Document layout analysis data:

========================================

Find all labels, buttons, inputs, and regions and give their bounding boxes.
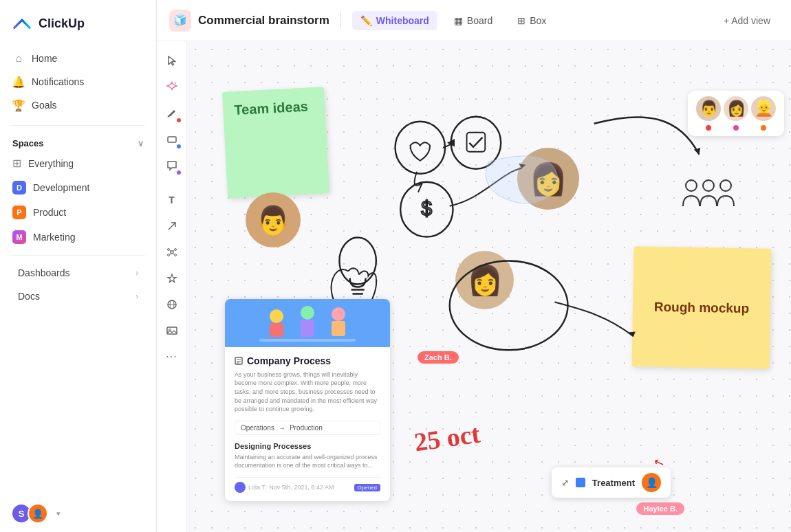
topbar-right: + Add view: [715, 11, 779, 30]
tool-cursor[interactable]: [160, 49, 184, 73]
cluster-avatar-1: 👨: [696, 96, 721, 121]
tab-box[interactable]: ⊞ Box: [509, 11, 554, 30]
svg-point-19: [686, 180, 697, 191]
svg-point-25: [400, 182, 453, 237]
doc-card-title: Company Process: [235, 355, 380, 366]
spaces-header[interactable]: Spaces ∨: [0, 131, 156, 151]
tool-star[interactable]: [160, 267, 184, 290]
svg-point-40: [332, 307, 345, 321]
add-view-button[interactable]: + Add view: [715, 11, 779, 30]
svg-point-22: [396, 122, 446, 174]
tool-comment[interactable]: [160, 154, 184, 177]
svg-point-36: [270, 309, 283, 323]
whiteboard-canvas[interactable]: 👨 👩 👱 Team ideas Rough mockup: [187, 41, 791, 532]
comment-active-dot: [177, 170, 181, 175]
person-photo-3: 👩: [455, 251, 514, 309]
svg-point-8: [174, 254, 176, 256]
svg-rect-41: [332, 321, 345, 336]
doc-card-section-text: Maintaining an accurate and well-organiz…: [235, 453, 380, 470]
tab-whiteboard[interactable]: ✏️ Whiteboard: [352, 11, 437, 30]
grid-icon: ⊞: [12, 157, 21, 170]
doc-card-header: [225, 299, 390, 347]
avatar-2-indicator: [733, 125, 739, 131]
image-tool-icon: [166, 325, 177, 336]
person-photo-1: 👨: [246, 192, 301, 247]
logo-text: ClickUp: [39, 16, 85, 31]
svg-line-11: [169, 254, 171, 255]
sticky-note-green[interactable]: Team ideas: [222, 87, 329, 199]
treatment-photo: 👤: [642, 473, 661, 492]
sidebar-item-notifications[interactable]: 🔔 Notifications: [6, 70, 151, 93]
cluster-avatar-2: 👩: [724, 96, 748, 121]
tab-board[interactable]: ▦ Board: [446, 11, 501, 30]
page-title: Commercial brainstorm: [198, 14, 329, 27]
sidebar-item-marketing[interactable]: M Marketing: [6, 225, 151, 249]
svg-line-3: [169, 223, 175, 230]
clickup-logo-icon: [11, 12, 33, 34]
tool-globe[interactable]: [160, 293, 184, 316]
sidebar-item-docs[interactable]: Docs ›: [6, 285, 151, 307]
development-dot: D: [12, 181, 26, 195]
dashboards-chevron-icon: ›: [136, 268, 138, 278]
cursor-tool-icon: [166, 56, 177, 67]
svg-point-4: [171, 251, 173, 254]
person-photo-2: 👩: [517, 148, 579, 210]
comment-tool-icon: [166, 160, 177, 171]
sidebar-item-development[interactable]: D Development: [6, 176, 151, 199]
doc-card-text: As your business grows, things will inev…: [235, 370, 380, 414]
sidebar-item-goals[interactable]: 🏆 Goals: [6, 93, 151, 117]
tool-network[interactable]: [160, 241, 184, 264]
tool-rectangle[interactable]: [160, 128, 184, 151]
sticky-note-yellow[interactable]: Rough mockup: [631, 246, 771, 368]
add-view-label: + Add view: [724, 15, 770, 26]
trophy-icon: 🏆: [12, 99, 25, 111]
doc-card-footer: Lola T. Nov 5th, 2021, 6:42 AM Opened: [235, 477, 380, 493]
board-tab-icon: ▦: [454, 15, 463, 26]
avatar-cluster: 👨 👩 👱: [688, 91, 784, 136]
title-area: 🧊 Commercial brainstorm: [169, 10, 329, 32]
globe-tool-icon: [166, 299, 177, 310]
sidebar-item-everything[interactable]: ⊞ Everything: [6, 152, 151, 175]
rectangle-tool-icon: [166, 134, 177, 145]
svg-point-5: [167, 249, 169, 251]
sidebar-nav: ⌂ Home 🔔 Notifications 🏆 Goals: [0, 44, 156, 120]
tool-arrow[interactable]: [160, 214, 184, 238]
doc-card[interactable]: Company Process As your business grows, …: [225, 299, 390, 501]
tool-sparkle[interactable]: [160, 76, 184, 99]
tool-text[interactable]: T: [160, 188, 184, 212]
svg-point-38: [301, 306, 314, 320]
svg-point-27: [339, 238, 376, 285]
svg-marker-13: [168, 274, 176, 282]
treatment-color-icon: [576, 478, 585, 487]
marketing-dot: M: [12, 230, 26, 244]
logo-area[interactable]: ClickUp: [0, 0, 156, 44]
home-icon: ⌂: [12, 52, 25, 65]
tool-image[interactable]: [160, 319, 184, 342]
treatment-card[interactable]: ⤢ Treatment 👤: [552, 467, 671, 498]
topbar: 🧊 Commercial brainstorm ✏️ Whiteboard ▦ …: [157, 0, 791, 41]
divider-2: [11, 255, 145, 256]
svg-rect-2: [168, 137, 176, 142]
main-area: 🧊 Commercial brainstorm ✏️ Whiteboard ▦ …: [157, 0, 791, 532]
tool-pen[interactable]: [160, 102, 184, 125]
move-icon: ⤢: [561, 478, 569, 488]
date-annotation: 25 oct: [412, 419, 481, 458]
sidebar-item-dashboards[interactable]: Dashboards ›: [6, 262, 151, 284]
star-tool-icon: [166, 273, 177, 284]
svg-line-30: [418, 184, 422, 192]
arrow-tool-icon: [166, 221, 177, 232]
sidebar-item-home[interactable]: ⌂ Home: [6, 47, 151, 70]
doc-author-avatar: [235, 482, 246, 493]
user-footer[interactable]: S 👤 ▾: [0, 495, 156, 532]
topbar-divider: [340, 12, 341, 29]
rectangle-active-dot: [177, 144, 181, 148]
user-chevron-icon: ▾: [56, 509, 61, 518]
tool-more[interactable]: ···: [160, 345, 184, 368]
sidebar: ClickUp ⌂ Home 🔔 Notifications 🏆 Goals S…: [0, 0, 157, 532]
haylee-badge: Haylee B.: [636, 502, 684, 515]
sidebar-item-product[interactable]: P Product: [6, 201, 151, 224]
avatar-3-indicator: [761, 125, 766, 131]
zach-badge: Zach B.: [418, 351, 459, 364]
title-icon: 🧊: [169, 10, 191, 32]
group-people-svg: [681, 175, 736, 217]
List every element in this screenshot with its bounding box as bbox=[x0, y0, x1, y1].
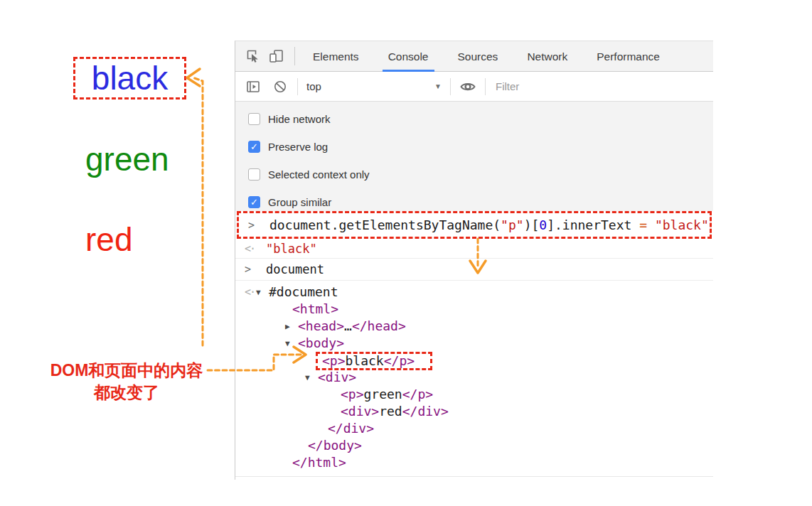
returned-value-icon: <· bbox=[235, 242, 266, 255]
toolbar-divider bbox=[485, 78, 486, 95]
tab-performance[interactable]: Performance bbox=[597, 41, 660, 72]
execution-context-value: top bbox=[306, 80, 321, 92]
code-segment: <html> bbox=[292, 301, 338, 316]
setting-preserve-log[interactable]: ✓Preserve log bbox=[235, 133, 713, 161]
setting-label: Hide network bbox=[268, 113, 331, 125]
console-command-row: > document.getElementsByTagName("p")[0].… bbox=[239, 217, 710, 232]
console-expression-row[interactable]: > document bbox=[235, 259, 713, 281]
page-text-green: green bbox=[85, 143, 169, 176]
console-sidebar-icon[interactable] bbox=[245, 78, 262, 95]
dom-tree-row: </div> bbox=[235, 420, 713, 437]
code-segment: </html> bbox=[292, 455, 346, 470]
expand-chevron-icon[interactable]: > bbox=[235, 263, 266, 276]
dom-tree-row: ▶<head>…</head> bbox=[235, 318, 713, 335]
code-segment: "p" bbox=[501, 217, 524, 232]
tab-console[interactable]: Console bbox=[388, 41, 429, 72]
device-toolbar-icon[interactable] bbox=[268, 48, 285, 65]
dom-tree-row: <·▼#document bbox=[235, 284, 713, 301]
code-segment: </body> bbox=[308, 438, 362, 453]
console-command-code: document.getElementsByTagName("p")[0].in… bbox=[269, 217, 709, 232]
code-segment: </div> bbox=[402, 404, 449, 419]
toolbar-divider bbox=[450, 78, 451, 95]
arrowhead-left-icon bbox=[187, 69, 200, 86]
console-settings: Hide network✓Preserve logSelected contex… bbox=[235, 102, 713, 211]
prompt-icon: > bbox=[239, 219, 269, 232]
arrow-to-page-black bbox=[193, 77, 203, 345]
console-expression-value: document bbox=[266, 262, 324, 276]
dom-tree-row: </body> bbox=[235, 437, 713, 454]
setting-label: Preserve log bbox=[268, 141, 328, 153]
inspect-icon[interactable] bbox=[245, 48, 262, 65]
highlight-box-dom-node: <p>black</p> bbox=[316, 352, 432, 370]
code-segment: )[ bbox=[524, 217, 540, 232]
code-segment: <p> bbox=[322, 353, 346, 368]
devtools-tabs: ElementsConsoleSourcesNetworkPerformance bbox=[313, 41, 689, 72]
highlight-box-command: > document.getElementsByTagName("p")[0].… bbox=[237, 211, 712, 239]
tab-network[interactable]: Network bbox=[527, 41, 567, 72]
returned-value-icon: <· bbox=[245, 284, 255, 301]
tab-elements[interactable]: Elements bbox=[313, 41, 359, 72]
page-text-black: black bbox=[92, 62, 168, 95]
clear-console-icon[interactable] bbox=[272, 78, 289, 95]
code-segment: "black" bbox=[655, 217, 709, 232]
annotation-dom-changed-line1: DOM和页面中的内容 bbox=[44, 360, 209, 382]
triangle-right-icon[interactable]: ▶ bbox=[285, 318, 298, 335]
dom-tree-row: ▼<body> bbox=[235, 335, 713, 352]
devtools-tabbar: ElementsConsoleSourcesNetworkPerformance bbox=[235, 41, 713, 72]
toolbar-divider bbox=[297, 78, 298, 95]
code-segment: … bbox=[344, 318, 352, 333]
tab-sources[interactable]: Sources bbox=[458, 41, 498, 72]
checkbox-checked-icon[interactable]: ✓ bbox=[248, 141, 260, 153]
triangle-down-icon[interactable]: ▼ bbox=[256, 284, 269, 301]
setting-hide-network[interactable]: Hide network bbox=[235, 105, 713, 133]
dom-tree-row: ▼<div> bbox=[235, 369, 713, 386]
code-segment: 0 bbox=[539, 217, 547, 232]
execution-context-dropdown[interactable]: top ▼ bbox=[306, 80, 442, 92]
checkbox-checked-icon[interactable]: ✓ bbox=[248, 196, 260, 208]
code-segment: ].innerText bbox=[547, 217, 639, 232]
dom-tree-row: </html> bbox=[235, 454, 713, 471]
code-segment: black bbox=[346, 353, 384, 368]
code-segment: <p> bbox=[341, 387, 364, 402]
dom-tree-row: <html> bbox=[235, 301, 713, 318]
checkbox-unchecked-icon[interactable] bbox=[248, 168, 260, 181]
eye-icon[interactable] bbox=[459, 78, 476, 95]
console-divider bbox=[235, 476, 713, 477]
highlight-box-page-black: black bbox=[73, 57, 186, 99]
setting-label: Selected context only bbox=[268, 168, 370, 181]
setting-selected-context-only[interactable]: Selected context only bbox=[235, 161, 713, 188]
code-segment: #document bbox=[269, 284, 338, 299]
page-text-red: red bbox=[85, 223, 132, 256]
console-result-row: <· "black" bbox=[235, 239, 713, 259]
triangle-down-icon[interactable]: ▼ bbox=[305, 370, 318, 387]
code-segment: </div> bbox=[328, 421, 374, 436]
code-segment: document.getElementsByTagName( bbox=[269, 217, 501, 232]
code-segment: </p> bbox=[384, 353, 415, 368]
annotation-dom-changed-line2: 都改变了 bbox=[44, 382, 209, 404]
code-segment: <head> bbox=[298, 318, 344, 333]
screenshot-canvas: black green red 执行修改DOM内容的JavaScript脚本 D… bbox=[0, 0, 812, 506]
console-result-value: "black" bbox=[266, 242, 317, 256]
console-toolbar: top ▼ bbox=[235, 72, 713, 102]
dom-tree-row: <p>green</p> bbox=[235, 386, 713, 403]
setting-label: Group similar bbox=[268, 196, 331, 208]
triangle-down-icon[interactable]: ▼ bbox=[285, 335, 298, 352]
code-segment: red bbox=[379, 404, 402, 419]
chevron-down-icon: ▼ bbox=[434, 82, 442, 90]
code-segment: <body> bbox=[298, 335, 344, 350]
toolbar-divider bbox=[294, 47, 295, 65]
dom-tree-row: <div>red</div> bbox=[235, 403, 713, 420]
dom-tree-row: <p>black</p> bbox=[235, 352, 713, 369]
devtools-panel: ElementsConsoleSourcesNetworkPerformance… bbox=[235, 41, 713, 480]
code-segment: </head> bbox=[352, 318, 406, 333]
filter-input[interactable] bbox=[494, 80, 713, 93]
code-segment: <div> bbox=[341, 404, 379, 419]
code-segment: </p> bbox=[402, 387, 433, 402]
dom-tree: <·▼#document<html>▶<head>…</head>▼<body>… bbox=[235, 281, 713, 471]
code-segment: green bbox=[364, 387, 402, 402]
checkbox-unchecked-icon[interactable] bbox=[248, 113, 260, 125]
annotation-dom-changed: DOM和页面中的内容 都改变了 bbox=[44, 360, 209, 404]
code-segment: <div> bbox=[318, 370, 356, 384]
code-segment: = bbox=[639, 217, 655, 232]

========================================

DIRECTIONS FOR THIS TASK: Filter the entries and keep only the lines holding "highlight".

ANSWER TO THIS EXERCISE:
highlight-box-dom-node: <p>black</p> bbox=[316, 352, 432, 370]
highlight-box-command: > document.getElementsByTagName("p")[0].… bbox=[237, 211, 712, 239]
highlight-box-page-black: black bbox=[73, 57, 186, 99]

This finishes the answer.